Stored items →

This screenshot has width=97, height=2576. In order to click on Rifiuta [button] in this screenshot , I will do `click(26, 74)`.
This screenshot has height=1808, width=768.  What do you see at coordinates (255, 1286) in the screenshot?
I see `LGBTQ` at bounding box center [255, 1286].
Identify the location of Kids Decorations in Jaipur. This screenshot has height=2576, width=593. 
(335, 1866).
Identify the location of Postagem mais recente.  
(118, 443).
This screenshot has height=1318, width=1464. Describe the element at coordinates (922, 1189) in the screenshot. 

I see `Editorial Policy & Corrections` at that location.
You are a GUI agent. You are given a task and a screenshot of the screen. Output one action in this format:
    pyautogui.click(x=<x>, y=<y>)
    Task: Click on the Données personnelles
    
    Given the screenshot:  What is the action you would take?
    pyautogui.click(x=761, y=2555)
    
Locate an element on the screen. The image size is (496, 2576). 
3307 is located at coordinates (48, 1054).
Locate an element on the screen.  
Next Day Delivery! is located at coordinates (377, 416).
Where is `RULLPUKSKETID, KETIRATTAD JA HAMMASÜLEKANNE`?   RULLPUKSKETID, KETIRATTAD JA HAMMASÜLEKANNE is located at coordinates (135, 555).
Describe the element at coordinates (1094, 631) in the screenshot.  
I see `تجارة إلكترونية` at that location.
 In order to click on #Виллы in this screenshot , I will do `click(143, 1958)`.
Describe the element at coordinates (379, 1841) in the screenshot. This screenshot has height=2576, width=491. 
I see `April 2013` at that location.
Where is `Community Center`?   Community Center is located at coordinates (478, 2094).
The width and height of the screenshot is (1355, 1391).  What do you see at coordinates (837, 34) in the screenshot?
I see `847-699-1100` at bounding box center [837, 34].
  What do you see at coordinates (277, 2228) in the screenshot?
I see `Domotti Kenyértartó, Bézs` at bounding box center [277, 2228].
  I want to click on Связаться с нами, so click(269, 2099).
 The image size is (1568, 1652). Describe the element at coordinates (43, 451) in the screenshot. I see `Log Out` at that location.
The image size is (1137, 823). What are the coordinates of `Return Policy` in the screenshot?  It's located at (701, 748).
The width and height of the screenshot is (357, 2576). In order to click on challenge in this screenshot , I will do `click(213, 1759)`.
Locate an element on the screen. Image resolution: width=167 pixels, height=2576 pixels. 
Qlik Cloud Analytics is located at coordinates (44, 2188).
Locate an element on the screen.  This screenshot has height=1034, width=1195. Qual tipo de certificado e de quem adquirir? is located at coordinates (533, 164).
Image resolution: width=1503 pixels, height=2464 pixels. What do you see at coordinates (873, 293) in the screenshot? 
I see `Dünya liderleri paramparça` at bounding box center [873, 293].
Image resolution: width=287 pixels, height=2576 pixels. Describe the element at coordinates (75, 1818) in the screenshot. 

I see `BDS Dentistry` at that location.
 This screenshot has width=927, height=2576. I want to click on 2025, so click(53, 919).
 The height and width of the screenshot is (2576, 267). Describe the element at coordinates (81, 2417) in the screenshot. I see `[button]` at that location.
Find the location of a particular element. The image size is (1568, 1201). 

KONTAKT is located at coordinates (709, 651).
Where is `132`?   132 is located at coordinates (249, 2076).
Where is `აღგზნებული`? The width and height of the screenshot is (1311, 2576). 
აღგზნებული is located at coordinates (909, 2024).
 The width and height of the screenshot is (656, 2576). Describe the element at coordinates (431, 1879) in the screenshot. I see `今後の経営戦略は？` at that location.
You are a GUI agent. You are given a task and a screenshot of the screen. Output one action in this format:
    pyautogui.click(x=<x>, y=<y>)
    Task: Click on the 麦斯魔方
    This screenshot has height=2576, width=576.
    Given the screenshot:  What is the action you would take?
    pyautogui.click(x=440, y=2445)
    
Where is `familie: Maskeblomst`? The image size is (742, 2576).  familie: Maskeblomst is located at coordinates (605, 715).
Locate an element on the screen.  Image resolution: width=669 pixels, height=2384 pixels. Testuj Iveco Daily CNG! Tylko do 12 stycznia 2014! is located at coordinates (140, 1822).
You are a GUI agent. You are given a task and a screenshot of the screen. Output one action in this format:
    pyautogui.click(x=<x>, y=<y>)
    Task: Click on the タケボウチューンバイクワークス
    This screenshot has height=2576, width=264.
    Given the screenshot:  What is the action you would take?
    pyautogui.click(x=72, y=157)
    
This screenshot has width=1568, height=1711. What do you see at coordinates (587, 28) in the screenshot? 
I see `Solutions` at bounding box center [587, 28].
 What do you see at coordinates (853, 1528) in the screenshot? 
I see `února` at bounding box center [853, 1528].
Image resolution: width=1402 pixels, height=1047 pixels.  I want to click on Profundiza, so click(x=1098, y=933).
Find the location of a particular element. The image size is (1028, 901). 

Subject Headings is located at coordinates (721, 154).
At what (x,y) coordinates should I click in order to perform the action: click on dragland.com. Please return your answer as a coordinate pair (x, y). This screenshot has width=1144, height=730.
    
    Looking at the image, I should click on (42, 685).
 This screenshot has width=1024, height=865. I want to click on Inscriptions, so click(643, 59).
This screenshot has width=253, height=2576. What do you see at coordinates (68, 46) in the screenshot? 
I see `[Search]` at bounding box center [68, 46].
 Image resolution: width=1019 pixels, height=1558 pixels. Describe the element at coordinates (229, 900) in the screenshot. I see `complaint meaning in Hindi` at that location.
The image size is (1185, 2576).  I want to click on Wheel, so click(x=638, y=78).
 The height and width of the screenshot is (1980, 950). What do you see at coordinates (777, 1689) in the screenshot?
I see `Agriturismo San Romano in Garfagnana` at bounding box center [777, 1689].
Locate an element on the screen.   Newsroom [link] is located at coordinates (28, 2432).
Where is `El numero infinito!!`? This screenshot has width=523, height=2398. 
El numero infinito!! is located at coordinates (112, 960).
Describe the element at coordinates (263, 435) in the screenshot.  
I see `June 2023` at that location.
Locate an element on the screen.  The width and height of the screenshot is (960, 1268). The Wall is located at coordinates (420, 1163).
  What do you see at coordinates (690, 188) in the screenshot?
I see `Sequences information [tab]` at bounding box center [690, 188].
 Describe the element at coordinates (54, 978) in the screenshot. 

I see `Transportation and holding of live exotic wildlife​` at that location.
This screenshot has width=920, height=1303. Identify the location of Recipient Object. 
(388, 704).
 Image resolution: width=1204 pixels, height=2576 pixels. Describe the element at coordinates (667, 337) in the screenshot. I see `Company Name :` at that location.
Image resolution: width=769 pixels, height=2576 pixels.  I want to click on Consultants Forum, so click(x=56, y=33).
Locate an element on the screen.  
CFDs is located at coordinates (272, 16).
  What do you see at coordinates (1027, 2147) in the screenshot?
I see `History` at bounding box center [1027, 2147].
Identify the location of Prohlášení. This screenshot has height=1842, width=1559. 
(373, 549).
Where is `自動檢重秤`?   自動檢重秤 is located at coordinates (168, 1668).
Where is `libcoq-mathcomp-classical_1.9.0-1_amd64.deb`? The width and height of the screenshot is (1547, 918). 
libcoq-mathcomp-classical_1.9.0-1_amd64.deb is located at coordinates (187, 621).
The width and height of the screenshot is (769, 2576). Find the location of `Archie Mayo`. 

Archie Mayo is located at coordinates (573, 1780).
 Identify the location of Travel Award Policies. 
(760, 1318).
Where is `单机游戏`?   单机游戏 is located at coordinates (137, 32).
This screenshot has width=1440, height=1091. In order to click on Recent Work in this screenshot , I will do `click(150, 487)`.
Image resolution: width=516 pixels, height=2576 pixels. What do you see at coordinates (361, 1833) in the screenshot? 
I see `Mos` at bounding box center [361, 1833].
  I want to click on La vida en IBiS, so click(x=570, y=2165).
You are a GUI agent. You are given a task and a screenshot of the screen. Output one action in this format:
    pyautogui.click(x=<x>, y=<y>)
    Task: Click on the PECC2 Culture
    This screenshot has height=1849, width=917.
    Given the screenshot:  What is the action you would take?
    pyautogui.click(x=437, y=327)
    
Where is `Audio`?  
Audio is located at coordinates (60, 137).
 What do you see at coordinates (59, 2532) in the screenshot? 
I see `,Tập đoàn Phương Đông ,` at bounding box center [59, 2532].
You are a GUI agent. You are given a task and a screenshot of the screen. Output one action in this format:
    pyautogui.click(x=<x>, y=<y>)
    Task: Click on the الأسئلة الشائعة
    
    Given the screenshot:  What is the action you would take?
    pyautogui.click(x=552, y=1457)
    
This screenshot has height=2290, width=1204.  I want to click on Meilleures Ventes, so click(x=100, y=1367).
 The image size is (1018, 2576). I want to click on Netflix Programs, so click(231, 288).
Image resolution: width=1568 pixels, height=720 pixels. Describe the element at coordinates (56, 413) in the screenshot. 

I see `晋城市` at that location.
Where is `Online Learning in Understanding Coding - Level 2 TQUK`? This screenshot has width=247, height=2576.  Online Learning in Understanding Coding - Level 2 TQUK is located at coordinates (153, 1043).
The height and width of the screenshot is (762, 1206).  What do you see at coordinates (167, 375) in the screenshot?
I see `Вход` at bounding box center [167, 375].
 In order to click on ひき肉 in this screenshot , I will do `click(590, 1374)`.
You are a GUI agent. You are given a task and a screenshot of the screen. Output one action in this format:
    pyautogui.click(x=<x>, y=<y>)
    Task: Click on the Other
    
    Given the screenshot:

EXERCISE AIM → Among the entries above, count every line containing the string "will". Your reply must be that number alone.

SOLUTION TO THIS TASK → 5